The same applied to customer projects. Even when we deeply understood SAP systems, we didn’t always fully capture the nuances of each customer — their processes, governance, and change management realities. Somewhere along the way, intent and implementation would drift apart.

At SAP, Sam and I had instituted design-thinking practices across the company to address this—bringing teams closer to the problem before jumping to solutions. That principle still holds: get it right early, and you avoid exponential complexity later.

Today, LLMs have taken us a step forward. They enable rapid iteration on ideas and requirements. But they’ve also introduced a new challenge: Specifications can start anywhere, evolve everywhere… and never truly converge. Design of enterprise-grade systems demands more. Specs development is a highly collaborative process to account for traceability, governance, and alignment with real-world constraints—security, compliance, architecture, and operations.

Speed matters. But quality, consistency, and accountability matter more.

Here is another paradox: LLMs have dramatically improved how fast we can generate code. But the bottleneck in software engineering was never coding speed. It has always been architecture, design, and lifecycle management. And when those are weak, we accumulate technical debt — the kind that consumes 50–80% of IT budgets.

In some ways, LLM-driven code generation amplifies that problem. Ask the DevOps teams, ask the infrastructure engineers, ask the teams responding to Sev2 incidents at 3am.

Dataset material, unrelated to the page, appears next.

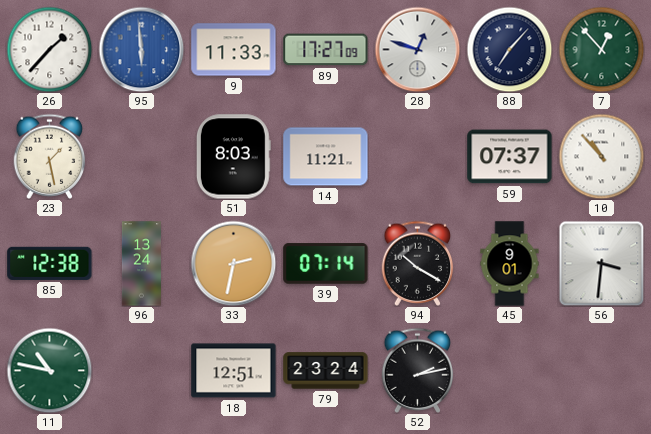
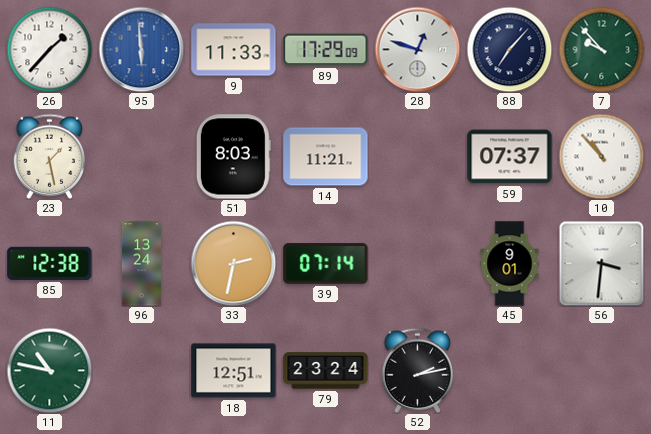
89: 17:27 -> 17:29
7: 12:53 -> 9:53
94: 10:20 -> none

Now layer in a highly regulated environment like a global bank as J.P. Morgan. Every change Every change must be traceable: who requested it? Why was it made? Who approved it? When did it go live? Now imagine reconstructing that lineage from evolving prompts and shifting model behavior

AI’s true value isn’t just in writing code faster. It’s in helping organizations: 1) create complete, consistent, and governed specifications 2) design coherent, production-grade architectures 3) develop and deploy software that is testable, auditable, scalable, and secure.

Here is where it gets interesting. If a company can trust its AI solution to help build the right software, the right way—fully aligned with its architectural framework, enterprise governance, and system landscape—it fundamentally changes the build-versus-buy equation. Why continue paying for user licenses on software that only partially meets your needs, rely on expensive professional services, or defer critical refactoring initiatives, when you can build precisely what you need—by function, geography, or segment—at a fraction of the cost?

That’s what caught my attention when I first saw the Everest demo. I already had deep respect for the team behind it—many of the architects who shaped SAP’s most critical systems. But what stood out wasn’t just the technology

It was the idea that AI could finally close the gap between true intent and aligned execution in the enterprise – that's a powerful lever. That’s why I joined Everest. Because scaling AI in the enterprise isn’t just about generating more code. It’s about building better systems—end to end.